Page-level text extractions:
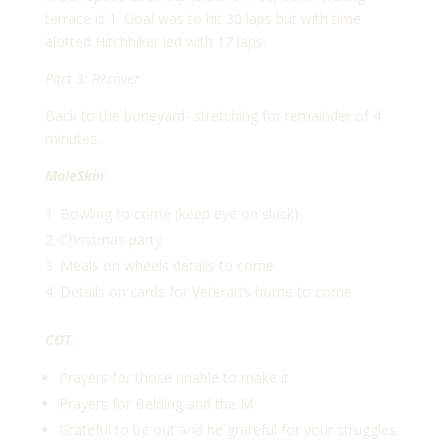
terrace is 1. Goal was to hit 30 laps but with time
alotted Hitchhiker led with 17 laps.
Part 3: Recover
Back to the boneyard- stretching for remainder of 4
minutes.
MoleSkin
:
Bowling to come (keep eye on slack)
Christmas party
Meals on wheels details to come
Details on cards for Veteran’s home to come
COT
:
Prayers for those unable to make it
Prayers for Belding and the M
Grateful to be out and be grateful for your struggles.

==

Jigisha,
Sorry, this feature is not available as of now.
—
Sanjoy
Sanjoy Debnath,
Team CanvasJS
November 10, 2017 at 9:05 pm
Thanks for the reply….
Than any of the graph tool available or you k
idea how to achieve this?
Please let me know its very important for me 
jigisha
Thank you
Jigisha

Activity:
Go through the data above and find the lines with the word "Prayers". Copy each of those lines.

Task answer:
Prayers for those unable to make it
Prayers for Belding and the M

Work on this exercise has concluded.